COSTED Occasional Paper No. 3:
Scientific Journal Publishing in the Developing World?

Ana Maria Cetto, Instituto de Fisica, Universidad Nacional, Autónoma de Mexico. July 1998.

Scientific publications are a good indication of the intellectual effort of every science and technology community. It is popularly said that without publications science is dead.

Scientific publications serve as an instrument for information dissemination, as building blocks for furtherance of research, as the basis for scientific research and inquiry, and above all provide potential for application through technical and industrial innovation.

As in every other sphere, there is a yawning gap in the quantity of scientific literature that emanates from the developed and the developing countries. It is interesting to analyze why this is so; more importantly, the impetus for publishing in the developing world is not strong enough to reflect the results of scientific effort in the printed form. At the same time, there is a significant volume of undocumented knowledge and wisdom handed down to the generations by word of mouth. In the present era of competing intellectual property rights and the exploitation of knowledge for wealth generation, this issue gains a special relevance and importance.

Prof. Ana Maria Cetto, a Senior Professor of Physics at UNAM, Mexico and former Vice Chair of the COSTED Executive Committee, has a deeply committed association to the cause of strengthening scientific publications in the developing world. She has organized several activities aimed at enhancing the visibility, quality, quantity, and the impact of scientific publication emanating from the developing world. In this paper she surveys the status of scientific publications around the world and the distinct disparities in the developing world. As a typical example, she examines the critical issues that confront the Latin American region and recommends examples of initiatives to strengthen scientific publishing.

This publication is most timely and appropriate and is aimed specifically at developing countries that possess enormous science and technology manpower and research efforts, but are unable to translate all of them into the printed media. It is hoped that the book will serve as a guideline for scientific institutions, regional bodies, and policy makers on the importance of documented information for economic application and industrial innovation.


COSTED Occasional Paper No. 4:
Gearing up for the Efficient Management of Intellectual Property Rights in the 21st Century

N. R. Subbaram, Consultant (IPR), with contributions from G. Thyagarajan, Scientific Secretary, COSTED. July 1998.

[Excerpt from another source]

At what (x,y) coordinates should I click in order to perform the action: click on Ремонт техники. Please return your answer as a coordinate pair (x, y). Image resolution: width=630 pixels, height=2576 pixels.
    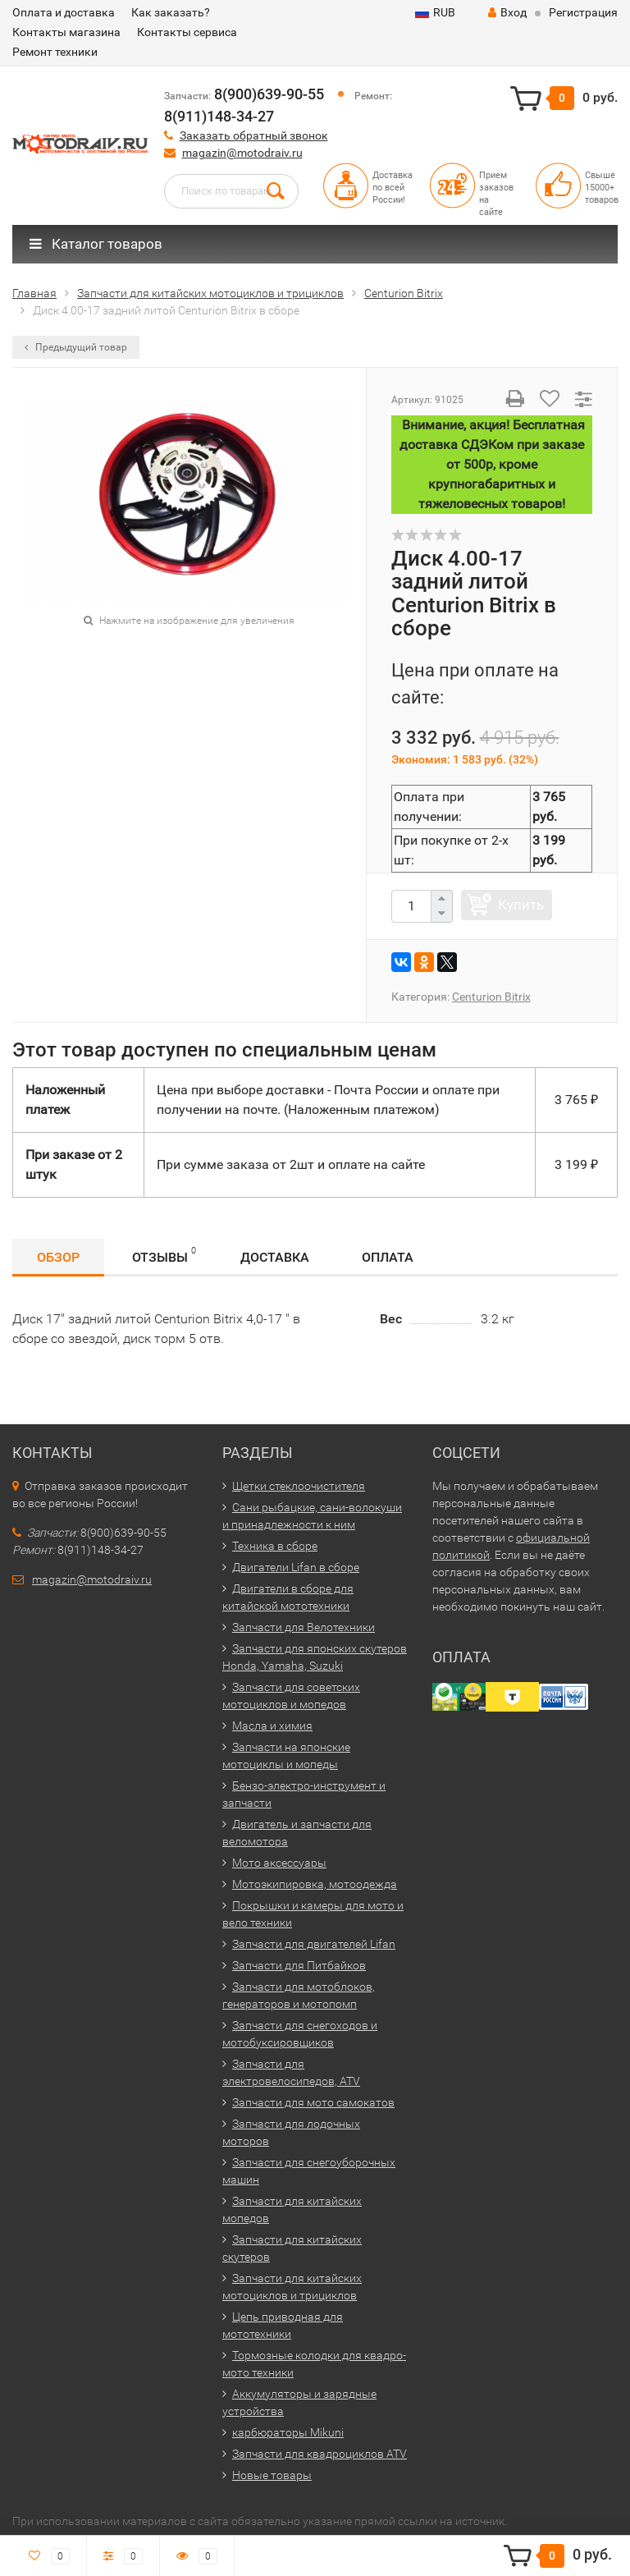     Looking at the image, I should click on (55, 51).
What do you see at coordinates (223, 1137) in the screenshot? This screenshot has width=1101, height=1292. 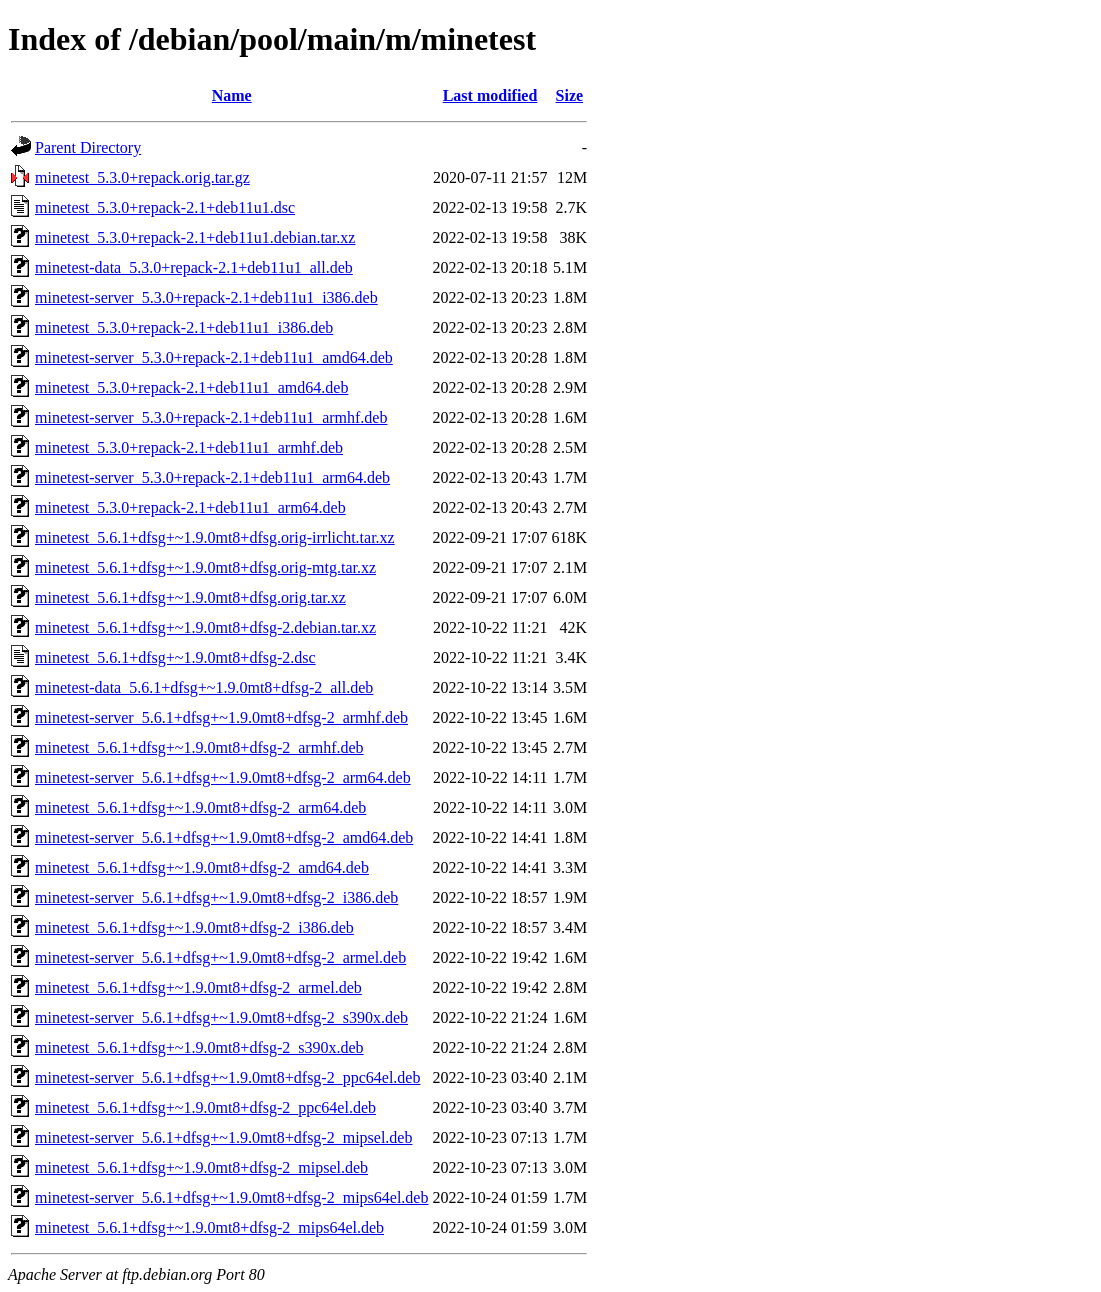 I see `minetest-server_5.6.1+dfsg+~1.9.0mt8+dfsg-2_mipsel.deb` at bounding box center [223, 1137].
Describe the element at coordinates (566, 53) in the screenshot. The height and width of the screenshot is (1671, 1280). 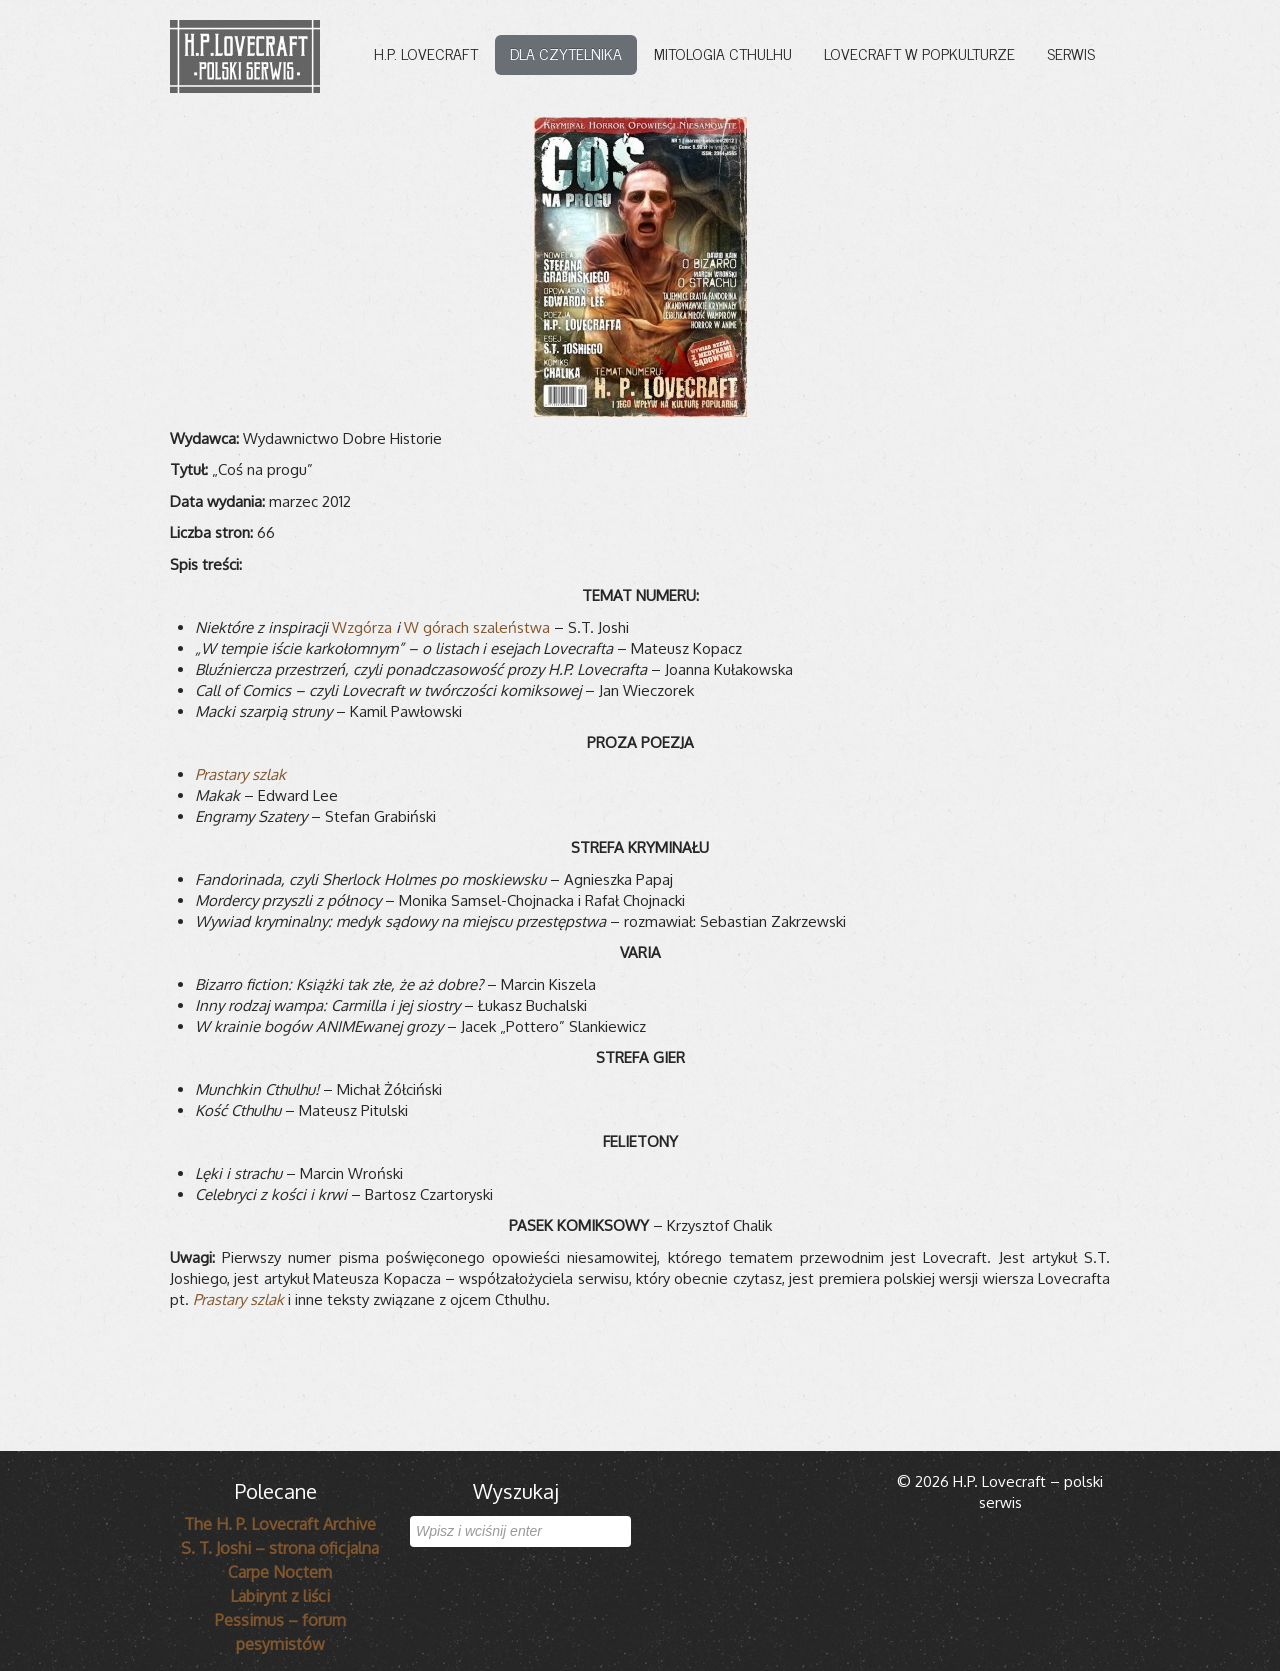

In recent years many countries have liberalized and globalized their economies. Many countries, like India, are in the process of opening up their economies. Consequently, new competitive pressures have arisen in these countries, particularly the developing countries. The definition of competition itself has now undergone a change. It is being increasingly acknowledged that the competitiveness of an enterprise and its ability to capture the market depends largely on its ability to manage the "internal" environment for developing innovative technologies. Furthermore, technology is also increasingly becoming a valuable commercial or tradable asset and a dominating factor in determining competitiveness.

In order to develop newer technologies and promote inventiveness, it is essential to invest heavily in research and development (R&D). Investment costs in R&D are also increasing rapidly along with the competitiveness. Protection of the results of R&D gains importance under the circumstances.